The Australian economy has emerged from its first recession since the early 1990s, growing by 3.3 per cent in the September quarter.
However, this still left the annual rate at minus 3.8 per cent after a seven per cent contraction in the June quarter, the national accounts for the September quarter released on Wednesday show.
Economists’ forecasts had centred on a 2.5 per cent rise for the quarter.
“Australia’s recession may be over, but Australia’s economic recovery is not,” Mr Frydenberg told reporters in Canberra.
“There is a lot of ground to make up and many Australian households and many Australian businesses are doing it tough – very tough.”

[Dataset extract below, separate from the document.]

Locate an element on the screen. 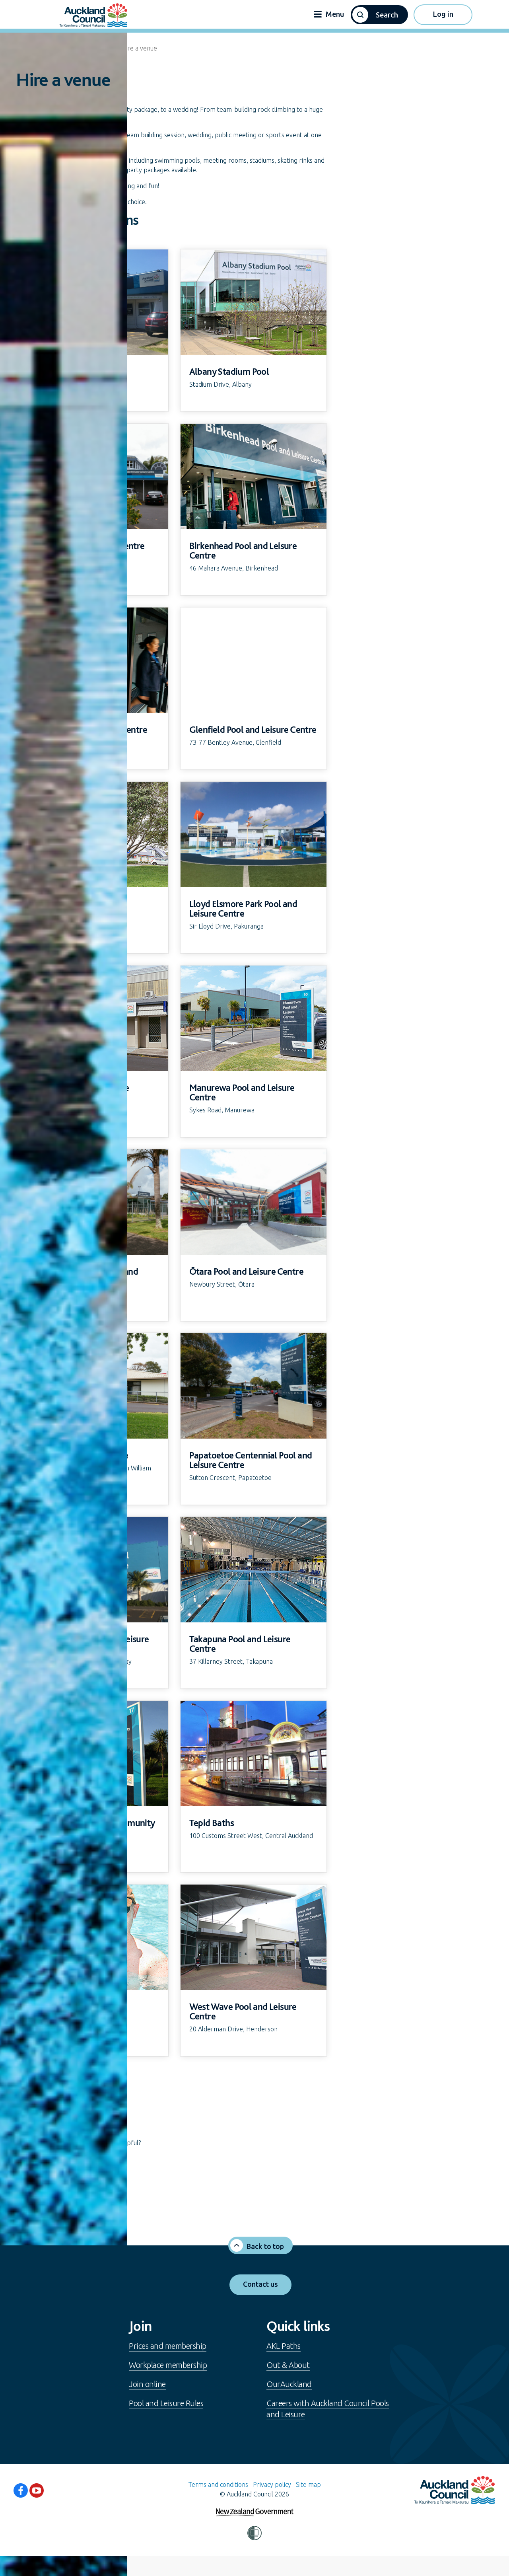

Household spending contributed four percentage points, as coronavirus restrictions lifted over the period across most states and territories, the Australian Bureau of Statistics figures showed.
The household saving to income ratio declined from its record high last quarter, but remains elevated at 18.9 per cent.
The fall was driven by the partial recovery in household consumption, which outpaced income growth.
Household disposable income grew 3.4 per cent as economic activity increased.
Private investment fell 0.2 per cent over the quarter, with increased housing investment activity offset by a three point dip in business investment.
“Today’s national accounts can give Australians cause for optimism and hope,” Mr Frydenberg.
“The road ahead will be long, hard and bumpy. But the Australian economy has demonstrated its remarkable resilience and Australia is as well positioned as any other nation on earth.”